TASK: Your task is to reproduce the entries below word for word.

TASK DATA: Begin

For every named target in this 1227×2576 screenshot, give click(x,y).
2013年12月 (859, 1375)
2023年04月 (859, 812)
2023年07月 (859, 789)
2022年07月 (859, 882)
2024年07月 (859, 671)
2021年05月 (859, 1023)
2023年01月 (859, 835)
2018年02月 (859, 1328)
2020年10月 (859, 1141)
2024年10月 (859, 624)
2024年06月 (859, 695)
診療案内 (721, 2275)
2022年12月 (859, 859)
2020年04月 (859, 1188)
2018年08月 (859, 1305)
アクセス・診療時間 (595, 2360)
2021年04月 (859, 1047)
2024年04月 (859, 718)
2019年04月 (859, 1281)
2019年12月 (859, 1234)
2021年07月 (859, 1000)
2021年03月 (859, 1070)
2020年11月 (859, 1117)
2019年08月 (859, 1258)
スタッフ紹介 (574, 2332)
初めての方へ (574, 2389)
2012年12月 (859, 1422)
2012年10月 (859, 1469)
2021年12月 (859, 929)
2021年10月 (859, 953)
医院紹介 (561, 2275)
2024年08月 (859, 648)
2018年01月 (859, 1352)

TASK DATA: End

EXERCISE ANSWER:
For every named target in this 1227×2576 screenshot, give click(x,y).
2013年12月 (859, 1375)
2023年04月 (859, 812)
2023年07月 (859, 789)
2022年07月 (859, 882)
2024年07月 (859, 671)
2021年05月 (859, 1023)
2023年01月 (859, 835)
2018年02月 (859, 1328)
2020年10月 (859, 1141)
2024年10月 (859, 624)
2024年06月 (859, 695)
診療案内 (721, 2275)
2022年12月 (859, 859)
2020年04月 (859, 1188)
2018年08月 (859, 1305)
アクセス・診療時間 (595, 2360)
2021年04月 (859, 1047)
2024年04月 (859, 718)
2019年04月 (859, 1281)
2019年12月 (859, 1234)
2021年07月 (859, 1000)
2021年03月 (859, 1070)
2020年11月 (859, 1117)
2019年08月 (859, 1258)
スタッフ紹介 (574, 2332)
初めての方へ (574, 2389)
2012年12月 (859, 1422)
2012年10月 (859, 1469)
2021年12月 (859, 929)
2021年10月 (859, 953)
医院紹介 (561, 2275)
2024年08月 (859, 648)
2018年01月 (859, 1352)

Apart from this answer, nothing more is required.